An ambitious Galactic Archaeology survey, called GALAH, whose quest is to uncover the evolution of galaxies, has just revealed the ‘fingerprints’ of more than 340,000 stars in the Milky Way, which should, amongst other things help identify where the stars that 'grew-up' with the Sun are now hiding.
Our Sun, once upon a time, would have been born from a huge cloud of gas and dust that collapsed to form a protostar – and it wouldn’t have been alone. Most stars are born in clusters with hundreds, if not thousands of other stars, so somewhere out there is the Sun’s ‘lost siblings.’
Stars from the same cluster should inherit the same characteristics of the cloud it collapsed from, so the same chemical elements in roughly similar amounts. Identifying stars born together should then be a matter of matching up stars with the same spectra. Spectra is the light emitted from a star and within it, the chemical elements that make up the star can be determined as each one leaves a unique pattern of dark bands at specific wavelengths.
Collecting light from each star is very time consuming – it takes about an hour to collect enough photons of light for each star in order to scrutinise its spectra. Luckily the Anglo-Australian Telescope (AAT) at the Australian Astronomical Observatory (AAO) near Coonabarabran, NSW, is equipped to observe 360 stars at the same time using fibre optics and an Australian-led group of astronomers working with European collaborators have taken advantage of this to produce an unprecedented set of spectral data using the HERMES spectrograph on the AAT.
"No other survey has been able to measure as many elements for as many stars as GALAH," said Dr Gayandhi De Silva, of the University of Sydney and AAO, the HERMES instrument scientist who oversaw the working groups on this project.
It has taken the team over 280 nights since 2014 to collect the light from 340,000 stars, but the result will enable scientists to not only narrow down cousins of our Sun but to help trace the ancestry of many stars, and therefore show how the Universe just after the big bang, went from having just the lightest elements hydrogen and helium, to being filled with all the elements we see today, including those necessary for life on Earth.

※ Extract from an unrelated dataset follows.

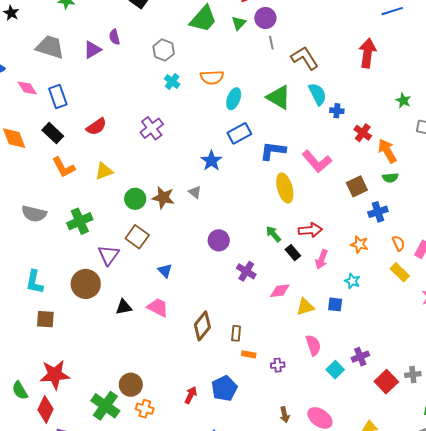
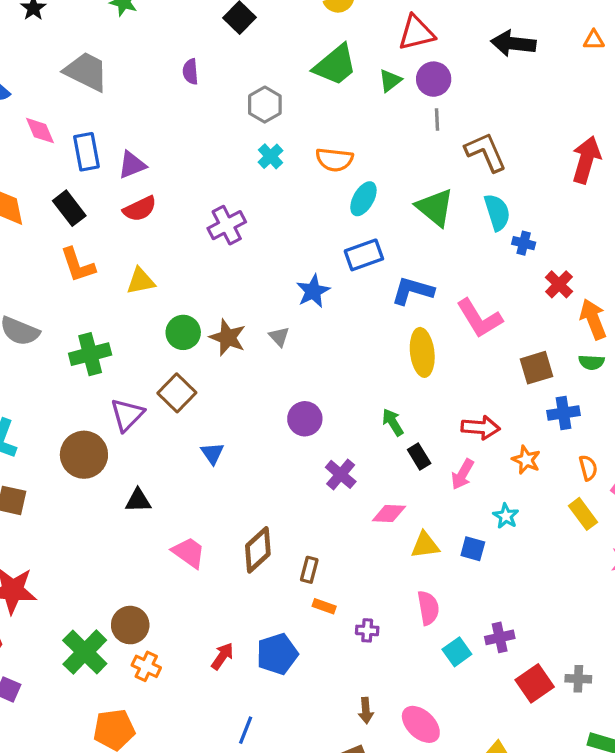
purple triangle: (92, 50) -> (132, 165), moved
red arrow: (310, 230) -> (481, 427), moved
pink trapezoid: (158, 307) -> (189, 553), moved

"This data will enable such discoveries as the original star clusters of the Galaxy, including the Sun's birth cluster and solar siblings - there is no other dataset like this ever collected anywhere else in the world," Dr De Silva said.
Now that the data has been collected, the task of analysing it begins and that in itself is another mammoth undertaking. Fortunately, it is has not been left to an unlucky individual to sift through the data star by star. Instead the team have a helping hand in the form of The Cannon – a computer code that recognise patterns in the spectra of a subset of stars and then it uses machine learning algorithms to determine the amount of each element for all of the 340,000 stars.
"The Cannon is named for Annie Jump Cannon, a pioneering American astronomer who classified the spectra of around 340,000 stars by eye over several decades a century ago - our code analyses that many stars in far greater detail in less than a day,” said PhD student Ly Duong, who along with fellow PhD student Sven Buder and Professor Martin Asplund of ANU and ASTRO 3D lead the way in the analysis effort of the project.
The GALAH survey's data release precedes an up and coming data release from Gaia – a satellite that has mapped more than 1.6 billion stars in the Milky Way. Together the two will be able to show not just the positions and distances of the stars, but also their motions within the Galaxy.